*WHAT YOU ARE ASKED TO DO*
Take the lines below from the one with "Public Hearings" through the one with "larger purchase. When" and retype them exactly. Include nothing else, and no pictures.

*ENTRIES PROVIDED*

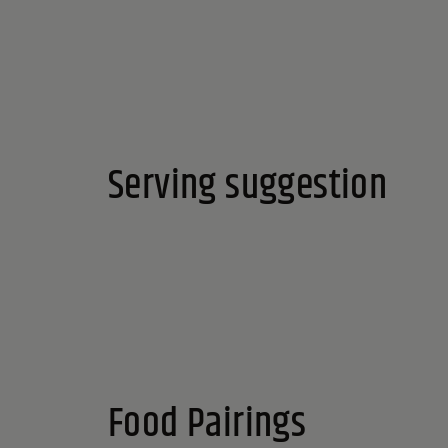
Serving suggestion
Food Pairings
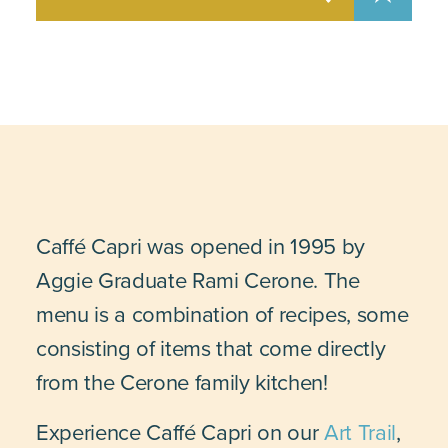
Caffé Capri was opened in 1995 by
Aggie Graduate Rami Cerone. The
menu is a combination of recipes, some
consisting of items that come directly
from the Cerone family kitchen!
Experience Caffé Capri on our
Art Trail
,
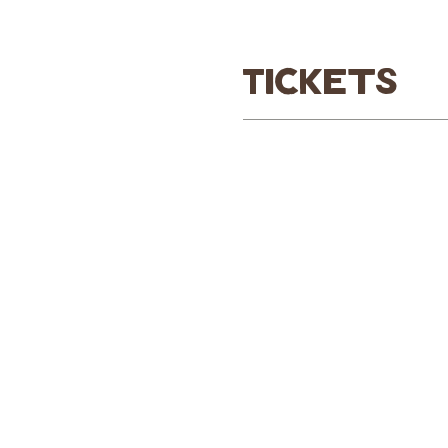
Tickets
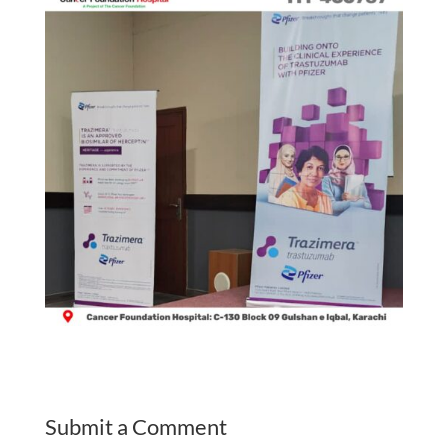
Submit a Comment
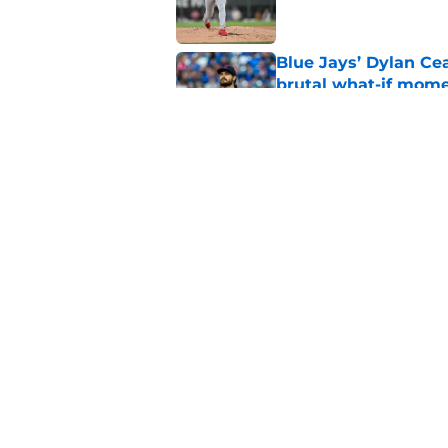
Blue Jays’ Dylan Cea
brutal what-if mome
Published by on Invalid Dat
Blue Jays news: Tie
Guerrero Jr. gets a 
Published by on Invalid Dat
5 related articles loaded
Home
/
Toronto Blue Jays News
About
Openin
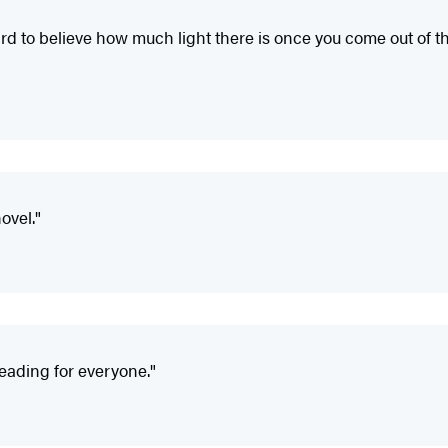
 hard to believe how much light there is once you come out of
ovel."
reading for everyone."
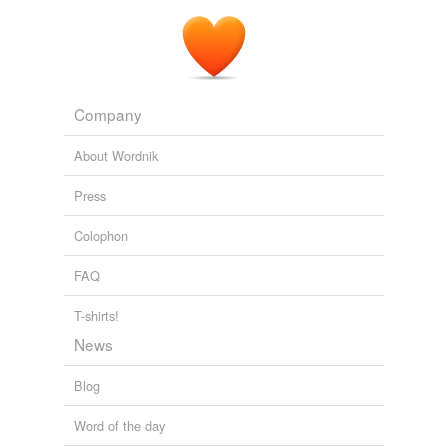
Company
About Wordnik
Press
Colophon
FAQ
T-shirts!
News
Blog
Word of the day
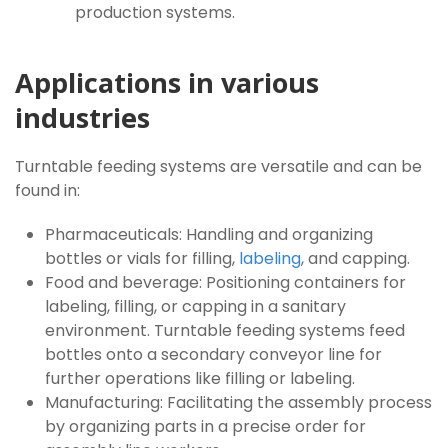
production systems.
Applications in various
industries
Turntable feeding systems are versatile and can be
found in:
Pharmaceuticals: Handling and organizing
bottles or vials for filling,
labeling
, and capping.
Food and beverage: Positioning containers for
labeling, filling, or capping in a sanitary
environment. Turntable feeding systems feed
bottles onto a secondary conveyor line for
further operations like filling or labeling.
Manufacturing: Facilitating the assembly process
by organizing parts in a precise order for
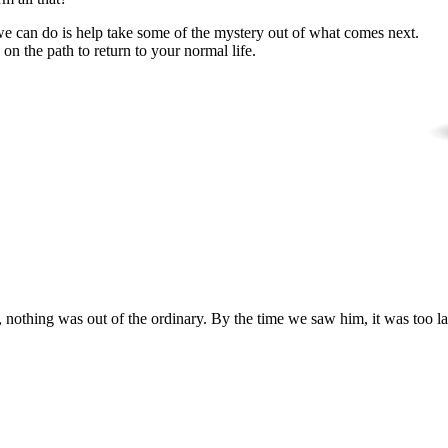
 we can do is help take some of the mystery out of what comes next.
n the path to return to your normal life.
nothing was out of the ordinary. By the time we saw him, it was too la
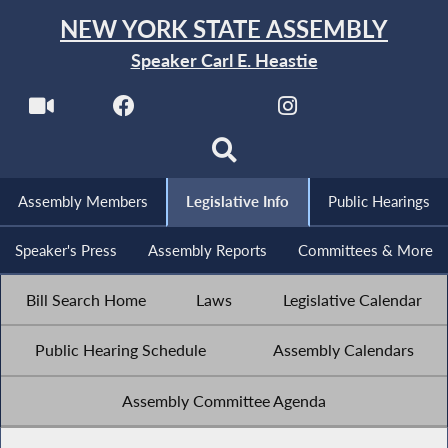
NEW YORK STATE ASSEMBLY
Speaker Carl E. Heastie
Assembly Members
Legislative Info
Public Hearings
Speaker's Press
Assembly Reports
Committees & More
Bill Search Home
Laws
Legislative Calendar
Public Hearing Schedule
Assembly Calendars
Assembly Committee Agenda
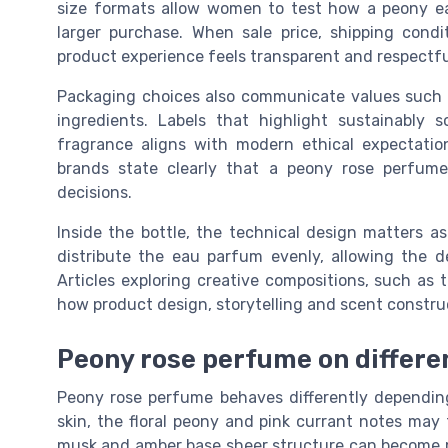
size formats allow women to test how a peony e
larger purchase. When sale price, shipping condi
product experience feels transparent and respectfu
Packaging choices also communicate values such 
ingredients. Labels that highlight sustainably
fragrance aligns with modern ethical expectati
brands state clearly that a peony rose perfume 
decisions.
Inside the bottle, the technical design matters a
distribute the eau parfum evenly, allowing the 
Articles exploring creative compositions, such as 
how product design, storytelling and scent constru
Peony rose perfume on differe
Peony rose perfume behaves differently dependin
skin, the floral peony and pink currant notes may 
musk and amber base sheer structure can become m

*SOLUTION FOR THIS EXERCISE*
Public Hearings
Speaker's Press
Assembly Reports
Committees & More
Bill Search Home
Laws
Legislative Calendar
Public Hearing Schedule
Assembly Calendars
Assembly Committee Agenda
size formats allow women to test how a peony e
larger purchase. When sale price, shipping condi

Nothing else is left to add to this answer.